:: Work item ::
Reproduce the data in full, exactly as given, leaving images out.

:: Records for this exercise ::

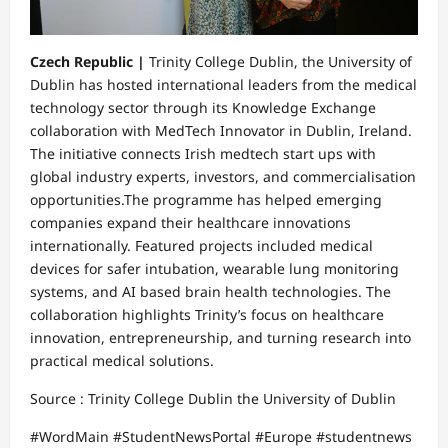
Czech Republic |
Trinity College Dublin, the University of
Dublin has hosted international leaders from the medical
technology sector through its Knowledge Exchange
collaboration with MedTech Innovator in Dublin, Ireland.
The initiative connects Irish medtech start ups with
global industry experts, investors, and commercialisation
opportunities.The programme has helped emerging
companies expand their healthcare innovations
internationally. Featured projects included medical
devices for safer intubation, wearable lung monitoring
systems, and AI based brain health technologies. The
collaboration highlights Trinity’s focus on healthcare
innovation, entrepreneurship, and turning research into
practical medical solutions.
Source : Trinity College Dublin the University of Dublin
#WordMain #StudentNewsPortal #Europe #studentnews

:: Response area ::
Czech Republic |
Trinity College Dublin, the University of
Dublin has hosted international leaders from the medical
technology sector through its Knowledge Exchange
collaboration with MedTech Innovator in Dublin, Ireland.
The initiative connects Irish medtech start ups with
global industry experts, investors, and commercialisation
opportunities.The programme has helped emerging
companies expand their healthcare innovations
internationally. Featured projects included medical
devices for safer intubation, wearable lung monitoring
systems, and AI based brain health technologies. The
collaboration highlights Trinity’s focus on healthcare
innovation, entrepreneurship, and turning research into
practical medical solutions.
Source : Trinity College Dublin the University of Dublin
#WordMain #StudentNewsPortal #Europe #studentnews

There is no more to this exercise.